2) Non-forensic mental health professionals generally take clients at their word. Generally speaking, mental health professionals will take at face value reports of such problems as psychotic symptoms (i.e. hallucinations). Given that the diagnosis of malingering requires motivation by external incentive, clinicians outside the forensic arena generally see no reason to question the authenticity of a report like this. It seems to me this is because individuals who do not engage in secondary gain-type thinking, such as clinicians, don’t see the external incentive that is apparent to an individual who is motivated by the less apparent external incentive. What I mean is, the external incentive is pretty apparent when somebody is facing federal prosecution. That external incentive is not as apparent in non-forensic settings, and the clinicians are not looking for signs of malingering nearly as much.
3) This often results in two trends, one helpful and one not helpful. The “not so helpful” trend is that prior records will have documentation of mental health diagnoses at the individual does not actually have. That means more work in documenting a diagnosis of malingering. The good news is that an individual who is been successful in faking mental health problems on the street will assume the same strategy will work in a forensic setting. That leads to my next observation...

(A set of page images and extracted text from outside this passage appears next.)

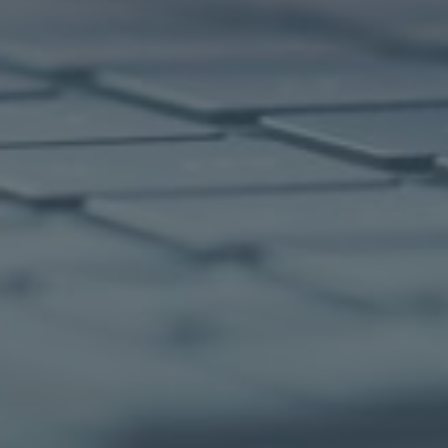
ACP
ACP KI
Managed
Lösungen
Services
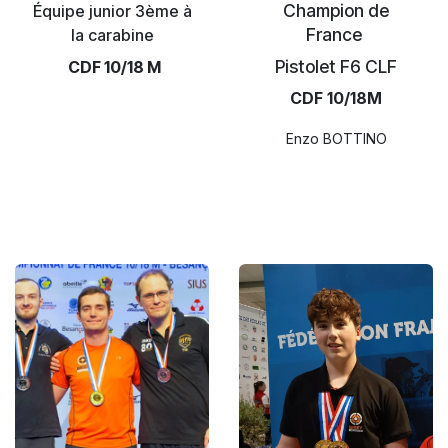
Champion de
Équipe junior 3ème à
France
la carabine
Pistolet F6 CLF
CDF 10/18 M
CDF 10/18M
Enzo BOTTINO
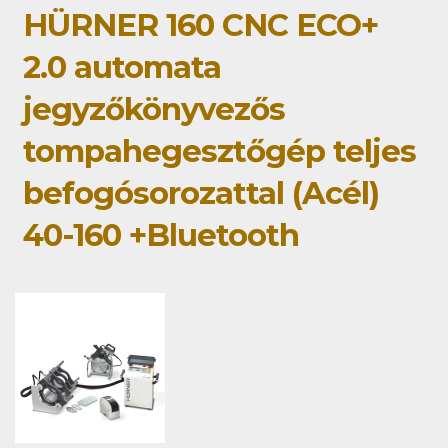
HÜRNER 160 CNC ECO+
2.0 automata
jegyzőkönyvezős
tompahegesztőgép teljes
befogósorozattal (Acél)
40-160 +Bluetooth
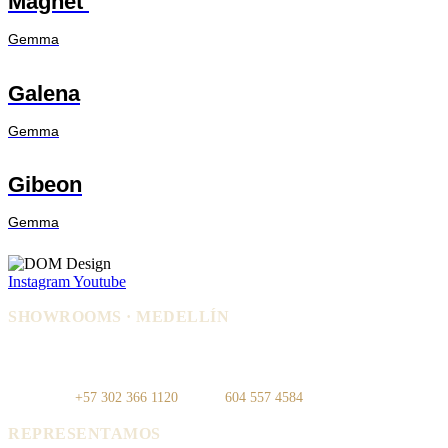
Magnet
Gemma
Galena
Gemma
Gibeon
Gemma
Instagram
Youtube
SHOWROOMS · MEDELLÍN
IDEO — Cra 42, Autopista Sur #75-
La Carpi — Cl. 12 #30-144, El
83, Local 108
Poblado
WhatsApp:
+57 302 366 1120
· Tel:
604 557 4584
REPRESENTAMOS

4) A poker face is extremely important what doing forensic evaluations of people who are malingering. You don’t want to give away that you are aware the individual his faking are exaggerating until you are ready to do so. People in general are not very good at pretending to have a mental health problems they’ve never actually had. In some cases, their efforts are so poor it takes real focus to avoid making any kind of facial expression that would tip off the individual. In a couple of cases, the effort was so bad it was difficult not to laugh. Unlike therapy however, were the therapist’s job is to confront denial, minimization, and other barriers to treatment, the evaluator’s focus is to evaluate, or gather information. Allowing an individual to provide more and more examples of their efforts to malinger allows for easier and more convincing report.
As I’ve written before, I feel a need to be careful when discussing malingering. I certainly do not want to provide any information on the Internet that would make it easier for somebody to fake or exaggerate mental health problems. On the other hand, I think it is important for anybody interested in this sort of work to be aware of this issue, be on the lookout for it, and formally screen for and assess whenever necessary. I’m often surprised when I see an evaluation conducted by somebody else where malingering was even considered, despite either the obvious external incentives, or the “remarkable” presentation by the client.